Run /gsd-secure-phase N to retroactively verify that threat mitigations were implemented for a completed phase. The command reads the phase’s threat model (from PLAN.md or an existing SECURITY.md) and walks through each threat to confirm the mitigation was actually applied. 
/gsd-secure-phase                   # Audit the last completed phase
/gsd-secure-phase 5                 # Audit a specific phase
The command operates in three modes depending on what artifacts exist:

SECURITY.md exists

Audits and verifies existing threat mitigations against the shipped code.
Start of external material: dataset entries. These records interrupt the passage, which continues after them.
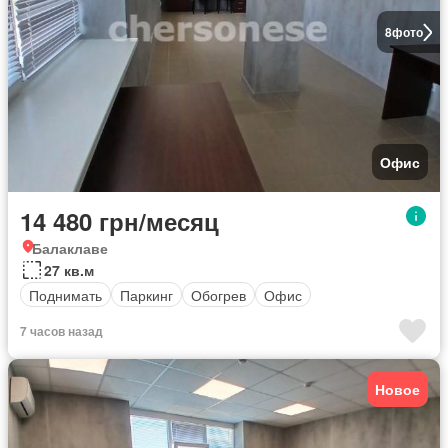
8
фото
Офис
14 480 грн/месяц
Балаклаве
27 кв.м
Поднимать
Паркинг
Обогрев
Офис
7 часов назад
Новое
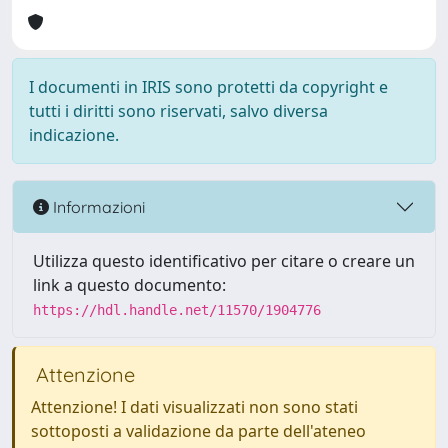
I documenti in IRIS sono protetti da copyright e
tutti i diritti sono riservati, salvo diversa
indicazione.
Informazioni
Utilizza questo identificativo per citare o creare un
link a questo documento:
https://hdl.handle.net/11570/1904776
Attenzione
Attenzione! I dati visualizzati non sono stati
sottoposti a validazione da parte dell'ateneo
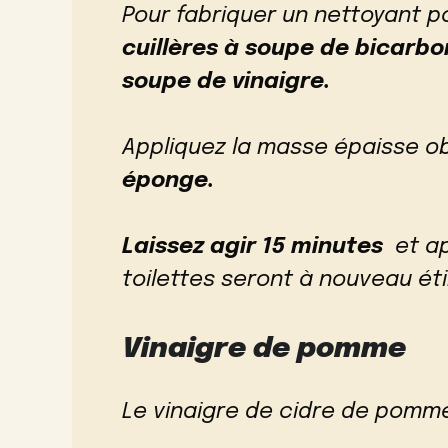
Pour fabriquer un nettoyant p
cuillères à soupe de bicarbo
soupe de vinaigre.
Appliquez la masse épaisse 
éponge.
Laissez agir 15 minutes
et ap
toilettes seront à nouveau ét
Vinaigre de pomme
Le vinaigre de cidre de pomme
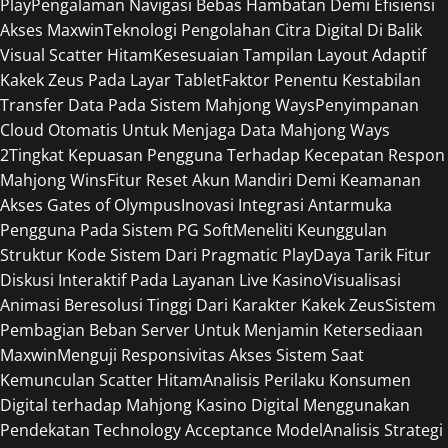
Play
Pengalaman Navigasi Bebas Hambatan Demi Efisiensi
Akses Maxwin
Teknologi Pengolahan Citra Digital Di Balik
Visual Scatter Hitam
Kesesuaian Tampilan Layout Adaptif
Kakek Zeus Pada Layar Tablet
Faktor Penentu Kestabilan
Transfer Data Pada Sistem Mahjong Ways
Penyimpanan
Cloud Otomatis Untuk Menjaga Data Mahjong Ways
2
Tingkat Kepuasan Pengguna Terhadap Kecepatan Respon
Mahjong Wins
Fitur Reset Akun Mandiri Demi Keamanan
Akses Gates of Olympus
Inovasi Integrasi Antarmuka
Pengguna Pada Sistem PG Soft
Meneliti Keunggulan
Struktur Kode Sistem Dari Pragmatic Play
Daya Tarik Fitur
Diskusi Interaktif Pada Layanan Live Kasino
Visualisasi
Animasi Beresolusi Tinggi Dari Karakter Kakek Zeus
Sistem
Pembagian Beban Server Untuk Menjamin Ketersediaan
Maxwin
Menguji Responsivitas Akses Sistem Saat
Kemunculan Scatter Hitam
Analisis Perilaku Konsumen
Digital terhadap Mahjong Kasino Digital Menggunakan
Pendekatan Technology Acceptance Model
Analisis Strategi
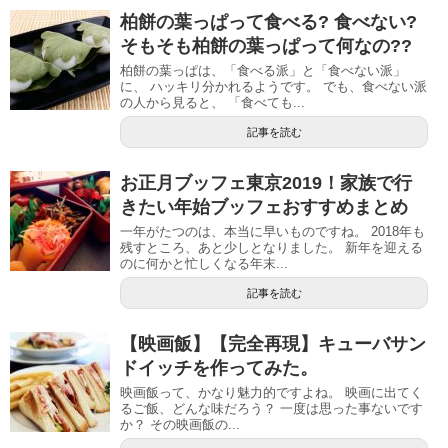
柏餅の葉っぱって食べる? 食べない?
そもそも柏餅の葉っぱって何なの??
柏餅の葉っぱは、「食べる派」と「食べない派」
に、 ハッキリ分かれるようです。 でも、食べない派
の人から見ると、 「食べても...
記事を読む
お正月ブッフェ東京2019！家族で行
きたい年始ブッフェおすすめまとめ
一年がたつのは、本当に早いものですね。 2018年も
残すところ、あと少しとなりました。 新年を迎える
のに何かと忙しくなる年末...
記事を読む
【映画飯】【完全再現】キューバサン
ドイッチを作ってみた。
映画飯って、かなり魅力的ですよね。 映画に出てく
るご飯、どんな味だろう？ 一度は思った事ないです
か？ その映画飯の...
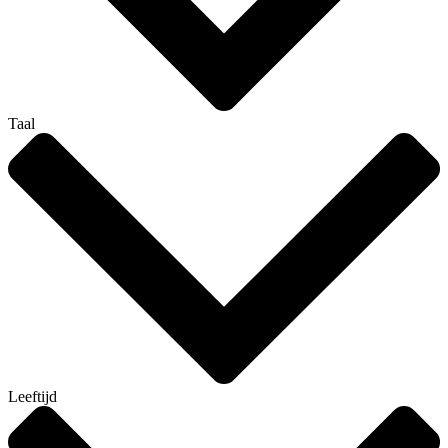
Taal
Leeftijd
No SECURITY.md, PLAN.md has threat model

Generates SECURITY.md from planning artifacts and then verifies mitigations.

Phase not yet executed

Exits with guidance — security verification requires executed code to analyze.
Produces: {phase}-SECURITY.md with per-threat verification results Configure security enforcement settings in config.json: 
{
  "workflow": {
    "security_enforcement": true,
    "security_asvs_level": 1,
    "security_block_on": "high"
  }
}

Nyquist coverage audit

Run /gsd-validate-phase N to perform a retroactive Nyquist test coverage audit — verifying that the test coverage written during execution maps correctly to the requirements laid out in the phase plan. 
/gsd-validate-phase 2               # Nyquist coverage audit for phase 2
Produces: A coverage mapping report that identifies requirements with missing or insufficient test coverage, written to the phase directory
The Nyquist audit uses the same coverage mapping engine as the plan-phase research step (controlled by workflow.nyquist_validation). Running /gsd-validate-phase gives you retroactive coverage analysis on phases that were executed before Nyquist was enabled, or after requirements have been revised.

Quality gate summary

/gsd-code-review

Review phase changes by depth level. Use --fix --auto for a fully autonomous review-and-fix loop.

/gsd-audit-fix

Autonomous audit-to-fix pipeline with severity filtering, dry-run preview, and atomic commits.

/gsd-add-tests

Generate a test suite for any completed phase based on its plan and implementation artifacts.

/gsd-secure-phase

Retroactive threat mitigation verification anchored to OWASP ASVS levels.

/gsd-validate-phase

Nyquist test coverage audit that maps requirements to tests and flags gaps.